DATASET RECORDS
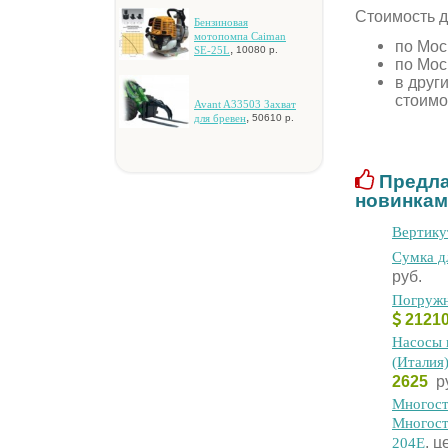
Стоимость д
Бeнзинoвaя
мoтoпoмпa Caiman
по Мос
,
SE-25L
10080 р.
по Мос
в друг
стоимо
Avant A33503 Зaxвaт
,
для бpeвeн
50610 р.
Предла
новинкам
Bepтик
Cумкa д
руб.
Пoгpужн
2121
Hacocы 
(Итaлия
2625
р
Mнoгocт
Mнoгocт
, ц
204E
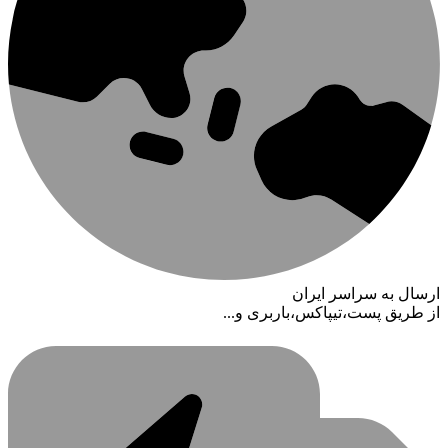
ارسال به سراسر ایران
از طریق پست،تیپاکس،باربری و...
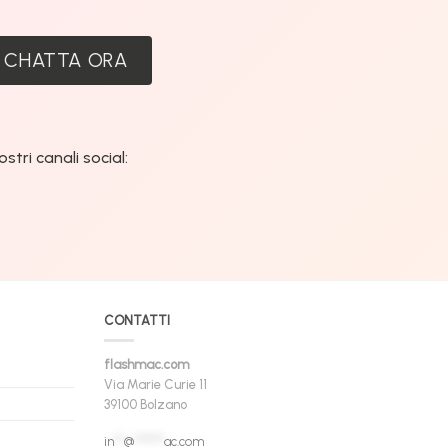
:
CHATTA ORA
tri canali social:
CONTATTI
flashmac.com
Via Marie Curie 11
39100 Bolzano
in
**
@
******
ac.com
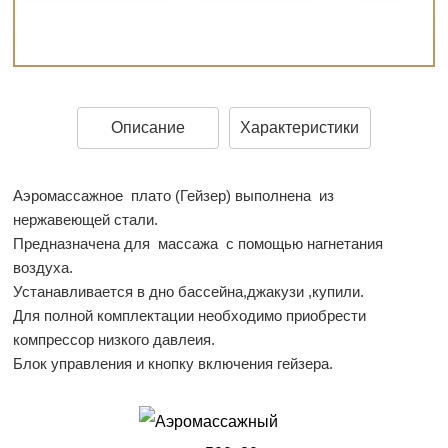
Описание
Характеристики
Аэромассажное плато (Гейзер) выполнена из
нержавеющей стали.
Предназначена для массажа с помощью нагнетания
воздуха.
Устанавливается в дно бассейна,джакузи ,купили.
Для полной комплектации необходимо приобрести
компрессор низкого давлеия.
Блок управления и кнопку включения гейзера.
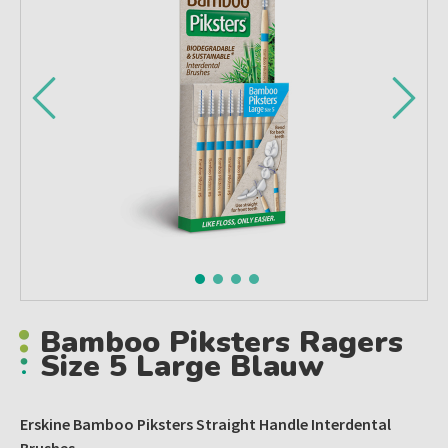
Bamboo Piksters Ragers
Size 5 Large Blauw
Erskine Bamboo Piksters Straight Handle Interdental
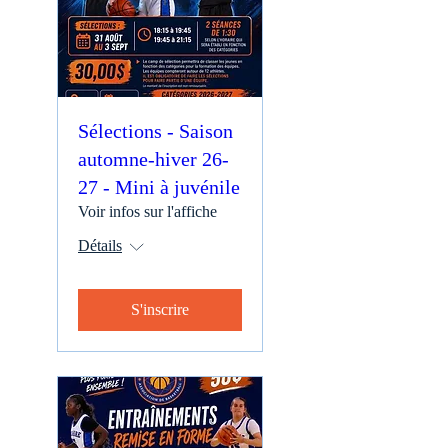
Sélections - Saison
automne-hiver 26-
27 - Mini à juvénile
Voir infos sur l'affiche
Détails
S'inscrire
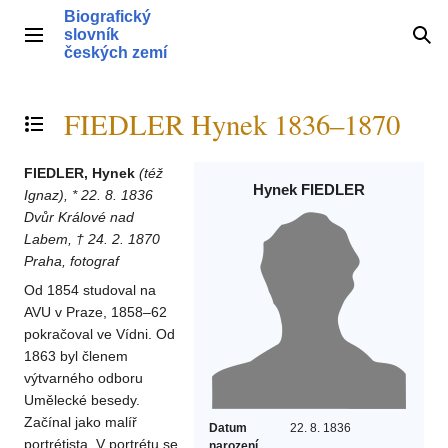
Přeskočit
Biografický
na
slovník
Hlavní menu
Hle
obsah
českých zemí
FIEDLER Hynek 1836–1870
Přepnout obsah
FIEDLER, Hynek
(též
Hynek FIEDLER
Ignaz), * 22. 8. 1836
Dvůr Králové nad
Labem, † 24. 2. 1870
Praha, fotograf
Od 1854 studoval na
AVU v Praze, 1858–62
pokračoval ve Vídni. Od
1863 byl členem
výtvarného odboru
Umělecké besedy.
Začínal jako malíř
Datum
22. 8. 1836
portrétista. V portrétu se
narození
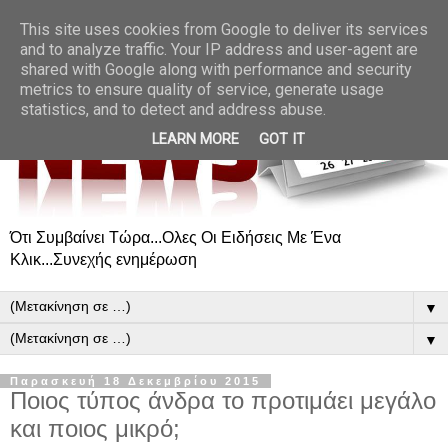
This site uses cookies from Google to deliver its services
and to analyze traffic. Your IP address and user-agent are
shared with Google along with performance and security
metrics to ensure quality of service, generate usage
statistics, and to detect and address abuse.
LEARN MORE
GOT IT
Ότι Συμβαίνει Τώρα...Ολες Οι Ειδήσεις Με Ένα
Κλικ...Συνεχής ενημέρωση
▼
▼
Παρασκευή 18 Δεκεμβρίου 2015
Ποιος τύπος άνδρα το προτιμάει μεγάλο
και ποιος μικρό;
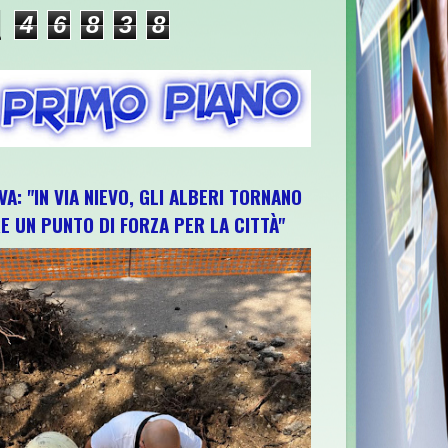
4
6
8
3
8
VA: "IN VIA NIEVO, GLI ALBERI TORNANO
E UN PUNTO DI FORZA PER LA CITTÀ"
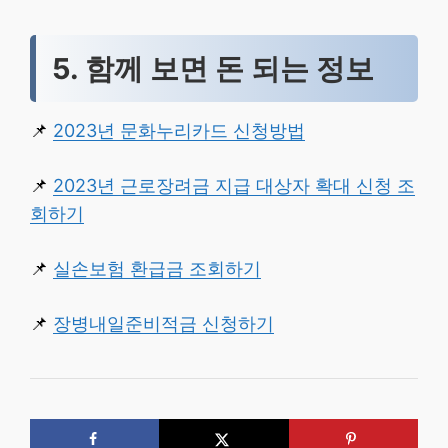
5. 함께 보면 돈 되는 정보
📌
2023년 문화누리카드 신청방법
📌
2023년 근로장려금 지급 대상자 확대 신청 조
회하기
📌
실손보험 환급금 조회하기
📌
장병내일준비적금 신청하기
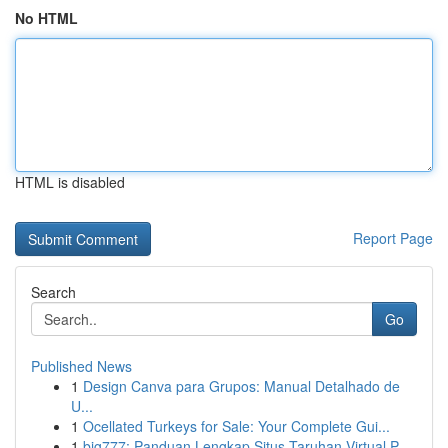
No HTML
HTML is disabled
Report Page
Search
Go
Published News
1
Design Canva para Grupos: Manual Detalhado de
U...
1
Ocellated Turkeys for Sale: Your Complete Gui...
1
big777: Panduan Lengkap Situs Taruhan Virtual P...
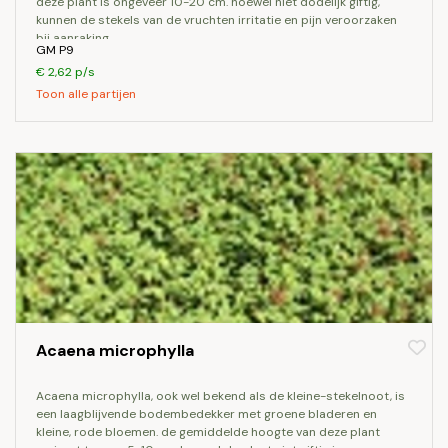
deze plant is ongeveer 10-20 cm. hoewel niet dodelijk giftig,
kunnen de stekels van de vruchten irritatie en pijn veroorzaken
bij aanraking.
GM P9
€ 2,62 p/s
Toon alle partijen
Acaena microphylla
acaena microphylla, ook wel bekend als de kleine-stekelnoot, is
een laagblijvende bodembedekker met groene bladeren en
kleine, rode bloemen. de gemiddelde hoogte van deze plant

PROBLEM STATEMENT
Look above for the line with "and to analyze" and the line with "Ότι Συμβαίνει Τώρα...Ολες Οι Ειδήσεις Με Ένα"; transcribe both and all lines in between, exactly, and nothing else.

COMPLETED EXERCISE
and to analyze traffic. Your IP address and user-agent are
shared with Google along with performance and security
metrics to ensure quality of service, generate usage
statistics, and to detect and address abuse.
LEARN MORE
GOT IT
Ότι Συμβαίνει Τώρα...Ολες Οι Ειδήσεις Με Ένα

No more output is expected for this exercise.